What is worst is that, for close to two decades, Bolton has been in the pocket of an Islamist-Marxist terrorist group called the Mojaheddin-e-Khalq (MEK) or People’s Mojaheddin Organization of Iran (PMOI). The group also operates under the alias, National Council of Resistance of Iran (NCRI). It was on the US State Department list of foreign terrorist organizations until being removed by Secretary of State Hillary Rodham Clinton in 2012, at the urging of Saudi Arabia, who is the main funder of the group. Saudi Prince Turki Bin Faisal has praised Massoud Rajavi, the former leader of the MEK, as a heroic freedom fighter. He was, in reality, a cult leader, a terrorist, and a traitor against his own country.

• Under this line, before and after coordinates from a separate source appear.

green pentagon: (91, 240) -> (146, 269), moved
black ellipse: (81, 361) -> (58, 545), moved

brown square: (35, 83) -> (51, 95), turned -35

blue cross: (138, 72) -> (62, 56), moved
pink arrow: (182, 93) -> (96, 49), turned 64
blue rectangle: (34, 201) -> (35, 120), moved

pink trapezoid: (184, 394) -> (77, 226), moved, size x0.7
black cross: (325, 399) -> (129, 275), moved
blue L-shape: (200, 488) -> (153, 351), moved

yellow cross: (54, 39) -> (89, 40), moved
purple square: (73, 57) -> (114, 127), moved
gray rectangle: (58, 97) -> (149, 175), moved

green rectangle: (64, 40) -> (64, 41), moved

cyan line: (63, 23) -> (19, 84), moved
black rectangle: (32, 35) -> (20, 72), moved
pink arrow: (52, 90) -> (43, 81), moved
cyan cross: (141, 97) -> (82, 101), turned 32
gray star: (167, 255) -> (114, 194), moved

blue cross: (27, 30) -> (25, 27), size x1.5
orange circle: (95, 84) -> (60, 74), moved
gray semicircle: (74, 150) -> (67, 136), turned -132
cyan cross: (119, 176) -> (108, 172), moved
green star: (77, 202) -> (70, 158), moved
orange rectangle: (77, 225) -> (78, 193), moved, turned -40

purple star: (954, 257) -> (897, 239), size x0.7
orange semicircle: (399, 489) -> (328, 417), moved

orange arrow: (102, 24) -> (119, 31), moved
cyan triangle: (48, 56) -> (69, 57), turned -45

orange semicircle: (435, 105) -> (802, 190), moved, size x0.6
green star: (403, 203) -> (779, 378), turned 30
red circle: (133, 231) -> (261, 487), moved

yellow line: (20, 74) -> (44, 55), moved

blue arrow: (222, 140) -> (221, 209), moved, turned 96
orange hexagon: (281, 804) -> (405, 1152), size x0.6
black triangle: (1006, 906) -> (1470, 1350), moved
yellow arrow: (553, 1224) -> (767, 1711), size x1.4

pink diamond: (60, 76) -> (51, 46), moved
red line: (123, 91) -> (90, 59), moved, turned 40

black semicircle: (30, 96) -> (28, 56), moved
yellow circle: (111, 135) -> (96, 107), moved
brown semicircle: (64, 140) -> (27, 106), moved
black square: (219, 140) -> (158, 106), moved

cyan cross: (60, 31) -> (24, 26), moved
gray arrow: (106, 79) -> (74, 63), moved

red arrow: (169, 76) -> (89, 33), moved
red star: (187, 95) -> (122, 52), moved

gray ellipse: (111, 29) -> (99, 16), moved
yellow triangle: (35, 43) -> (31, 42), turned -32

After they helped to bring the provisional government of the Islamic Republic to power, Ayatollah Khomeini turned on the MEK in 1980 and they responded by siding with Saddam Hussein during his 8-year, Western-backed war of aggression against the Iranian people. They defected to Iraqi territory taking some tank divisions and helicopters with them. They even offered to govern the Iraqi-occupied oil-rich province of Khuzestan for Saddam, and the NCRI’s official charter and proposed constitution promises regional autonomy and the right of self-determination to Kurdish separatists. Consequently, the group has virtually no support inside of Iran. This has made them turn inward in the worst way that cults do when their aspirations for changing the world are frustrated.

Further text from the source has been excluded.